What is expected ->
Once the data has been read, print it back in full, exactly.
==========
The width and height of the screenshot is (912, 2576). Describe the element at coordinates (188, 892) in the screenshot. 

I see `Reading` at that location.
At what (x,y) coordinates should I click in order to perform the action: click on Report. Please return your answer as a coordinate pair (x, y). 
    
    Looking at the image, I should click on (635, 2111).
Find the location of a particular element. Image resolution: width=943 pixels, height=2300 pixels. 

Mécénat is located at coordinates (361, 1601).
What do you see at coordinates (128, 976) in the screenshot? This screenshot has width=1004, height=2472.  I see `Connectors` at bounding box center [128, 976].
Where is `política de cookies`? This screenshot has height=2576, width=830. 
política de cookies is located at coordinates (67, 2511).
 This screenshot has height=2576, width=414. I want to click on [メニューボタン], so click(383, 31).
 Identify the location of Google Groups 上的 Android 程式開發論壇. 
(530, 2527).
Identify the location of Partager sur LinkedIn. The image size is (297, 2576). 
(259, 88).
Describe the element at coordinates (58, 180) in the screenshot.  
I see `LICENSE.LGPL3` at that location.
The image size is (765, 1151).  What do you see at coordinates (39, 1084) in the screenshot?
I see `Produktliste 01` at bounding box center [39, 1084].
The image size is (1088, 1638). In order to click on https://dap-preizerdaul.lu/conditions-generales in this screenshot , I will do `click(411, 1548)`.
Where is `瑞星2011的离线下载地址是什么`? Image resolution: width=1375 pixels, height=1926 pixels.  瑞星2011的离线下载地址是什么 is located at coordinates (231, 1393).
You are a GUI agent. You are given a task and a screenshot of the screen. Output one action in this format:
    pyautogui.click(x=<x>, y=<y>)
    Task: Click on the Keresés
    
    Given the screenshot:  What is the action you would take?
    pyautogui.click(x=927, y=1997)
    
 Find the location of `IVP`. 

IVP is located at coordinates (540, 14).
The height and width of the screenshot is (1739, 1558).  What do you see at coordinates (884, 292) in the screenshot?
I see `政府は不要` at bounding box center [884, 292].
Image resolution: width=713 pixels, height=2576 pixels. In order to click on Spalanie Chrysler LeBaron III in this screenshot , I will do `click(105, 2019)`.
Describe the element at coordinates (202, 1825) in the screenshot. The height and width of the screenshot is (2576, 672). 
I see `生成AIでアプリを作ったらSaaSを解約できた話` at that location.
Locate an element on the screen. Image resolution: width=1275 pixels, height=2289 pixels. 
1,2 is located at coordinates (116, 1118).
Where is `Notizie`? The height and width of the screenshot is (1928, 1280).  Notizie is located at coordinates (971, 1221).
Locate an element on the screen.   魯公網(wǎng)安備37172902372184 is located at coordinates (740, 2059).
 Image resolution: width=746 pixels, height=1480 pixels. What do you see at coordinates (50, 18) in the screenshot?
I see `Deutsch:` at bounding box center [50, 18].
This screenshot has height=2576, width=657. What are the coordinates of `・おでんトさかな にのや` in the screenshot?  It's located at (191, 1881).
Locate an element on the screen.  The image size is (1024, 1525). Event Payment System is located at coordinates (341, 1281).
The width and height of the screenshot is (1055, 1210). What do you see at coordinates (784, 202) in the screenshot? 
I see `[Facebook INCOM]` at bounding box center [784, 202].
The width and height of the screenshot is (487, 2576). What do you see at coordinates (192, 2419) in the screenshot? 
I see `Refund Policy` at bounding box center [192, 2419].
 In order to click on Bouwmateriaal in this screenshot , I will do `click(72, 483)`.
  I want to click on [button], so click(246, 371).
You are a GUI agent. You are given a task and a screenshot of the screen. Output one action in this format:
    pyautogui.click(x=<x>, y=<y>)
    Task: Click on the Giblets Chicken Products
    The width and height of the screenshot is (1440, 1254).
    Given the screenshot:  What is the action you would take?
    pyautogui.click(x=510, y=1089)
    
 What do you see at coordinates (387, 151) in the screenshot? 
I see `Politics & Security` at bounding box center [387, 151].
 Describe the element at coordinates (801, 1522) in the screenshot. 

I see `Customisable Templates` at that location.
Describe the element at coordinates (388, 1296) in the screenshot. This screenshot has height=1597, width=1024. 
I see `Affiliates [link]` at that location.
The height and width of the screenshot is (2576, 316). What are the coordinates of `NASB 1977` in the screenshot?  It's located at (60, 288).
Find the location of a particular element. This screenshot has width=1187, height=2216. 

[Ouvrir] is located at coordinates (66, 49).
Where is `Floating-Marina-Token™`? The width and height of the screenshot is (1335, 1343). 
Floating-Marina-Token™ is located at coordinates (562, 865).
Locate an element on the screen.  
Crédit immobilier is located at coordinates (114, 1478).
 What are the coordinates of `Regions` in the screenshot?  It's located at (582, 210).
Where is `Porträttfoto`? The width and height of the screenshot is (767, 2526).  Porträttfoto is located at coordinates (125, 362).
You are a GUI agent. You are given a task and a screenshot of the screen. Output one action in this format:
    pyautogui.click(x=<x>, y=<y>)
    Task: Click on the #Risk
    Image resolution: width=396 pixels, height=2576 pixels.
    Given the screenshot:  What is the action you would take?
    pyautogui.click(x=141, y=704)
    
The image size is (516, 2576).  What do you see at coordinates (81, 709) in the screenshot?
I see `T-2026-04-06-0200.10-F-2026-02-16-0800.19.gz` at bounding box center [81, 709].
==========
Solved problem ->
The width and height of the screenshot is (912, 2576). Describe the element at coordinates (188, 892) in the screenshot. 

I see `Reading` at that location.
At what (x,y) coordinates should I click in order to perform the action: click on Report. Please return your answer as a coordinate pair (x, y). 
    
    Looking at the image, I should click on (635, 2111).
Find the location of a particular element. Image resolution: width=943 pixels, height=2300 pixels. 

Mécénat is located at coordinates (361, 1601).
What do you see at coordinates (128, 976) in the screenshot? This screenshot has width=1004, height=2472.  I see `Connectors` at bounding box center [128, 976].
Where is `política de cookies`? This screenshot has height=2576, width=830. 
política de cookies is located at coordinates (67, 2511).
 This screenshot has height=2576, width=414. I want to click on [メニューボタン], so click(383, 31).
 Identify the location of Google Groups 上的 Android 程式開發論壇. 
(530, 2527).
Identify the location of Partager sur LinkedIn. The image size is (297, 2576). 
(259, 88).
Describe the element at coordinates (58, 180) in the screenshot.  
I see `LICENSE.LGPL3` at that location.
The image size is (765, 1151).  What do you see at coordinates (39, 1084) in the screenshot?
I see `Produktliste 01` at bounding box center [39, 1084].
The image size is (1088, 1638). In order to click on https://dap-preizerdaul.lu/conditions-generales in this screenshot , I will do `click(411, 1548)`.
Where is `瑞星2011的离线下载地址是什么`? Image resolution: width=1375 pixels, height=1926 pixels.  瑞星2011的离线下载地址是什么 is located at coordinates (231, 1393).
You are a GUI agent. You are given a task and a screenshot of the screen. Output one action in this format:
    pyautogui.click(x=<x>, y=<y>)
    Task: Click on the Keresés
    
    Given the screenshot:  What is the action you would take?
    pyautogui.click(x=927, y=1997)
    
 Find the location of `IVP`. 

IVP is located at coordinates (540, 14).
The height and width of the screenshot is (1739, 1558).  What do you see at coordinates (884, 292) in the screenshot?
I see `政府は不要` at bounding box center [884, 292].
Image resolution: width=713 pixels, height=2576 pixels. In order to click on Spalanie Chrysler LeBaron III in this screenshot , I will do `click(105, 2019)`.
Describe the element at coordinates (202, 1825) in the screenshot. The height and width of the screenshot is (2576, 672). 
I see `生成AIでアプリを作ったらSaaSを解約できた話` at that location.
Locate an element on the screen. Image resolution: width=1275 pixels, height=2289 pixels. 
1,2 is located at coordinates (116, 1118).
Where is `Notizie`? The height and width of the screenshot is (1928, 1280).  Notizie is located at coordinates (971, 1221).
Locate an element on the screen.   魯公網(wǎng)安備37172902372184 is located at coordinates (740, 2059).
 Image resolution: width=746 pixels, height=1480 pixels. What do you see at coordinates (50, 18) in the screenshot?
I see `Deutsch:` at bounding box center [50, 18].
This screenshot has height=2576, width=657. What are the coordinates of `・おでんトさかな にのや` in the screenshot?  It's located at (191, 1881).
Locate an element on the screen.  The image size is (1024, 1525). Event Payment System is located at coordinates (341, 1281).
The width and height of the screenshot is (1055, 1210). What do you see at coordinates (784, 202) in the screenshot? 
I see `[Facebook INCOM]` at bounding box center [784, 202].
The width and height of the screenshot is (487, 2576). What do you see at coordinates (192, 2419) in the screenshot? 
I see `Refund Policy` at bounding box center [192, 2419].
 In order to click on Bouwmateriaal in this screenshot , I will do `click(72, 483)`.
  I want to click on [button], so click(246, 371).
You are a GUI agent. You are given a task and a screenshot of the screen. Output one action in this format:
    pyautogui.click(x=<x>, y=<y>)
    Task: Click on the Giblets Chicken Products
    The width and height of the screenshot is (1440, 1254).
    Given the screenshot:  What is the action you would take?
    pyautogui.click(x=510, y=1089)
    
 What do you see at coordinates (387, 151) in the screenshot? 
I see `Politics & Security` at bounding box center [387, 151].
 Describe the element at coordinates (801, 1522) in the screenshot. 

I see `Customisable Templates` at that location.
Describe the element at coordinates (388, 1296) in the screenshot. This screenshot has height=1597, width=1024. 
I see `Affiliates [link]` at that location.
The height and width of the screenshot is (2576, 316). What are the coordinates of `NASB 1977` in the screenshot?  It's located at (60, 288).
Find the location of a particular element. This screenshot has width=1187, height=2216. 

[Ouvrir] is located at coordinates (66, 49).
Where is `Floating-Marina-Token™`? The width and height of the screenshot is (1335, 1343). 
Floating-Marina-Token™ is located at coordinates (562, 865).
Locate an element on the screen.  
Crédit immobilier is located at coordinates (114, 1478).
 What are the coordinates of `Regions` in the screenshot?  It's located at (582, 210).
Where is `Porträttfoto`? The width and height of the screenshot is (767, 2526).  Porträttfoto is located at coordinates (125, 362).
You are a GUI agent. You are given a task and a screenshot of the screen. Output one action in this format:
    pyautogui.click(x=<x>, y=<y>)
    Task: Click on the #Risk
    Image resolution: width=396 pixels, height=2576 pixels.
    Given the screenshot:  What is the action you would take?
    pyautogui.click(x=141, y=704)
    
The image size is (516, 2576).  What do you see at coordinates (81, 709) in the screenshot?
I see `T-2026-04-06-0200.10-F-2026-02-16-0800.19.gz` at bounding box center [81, 709].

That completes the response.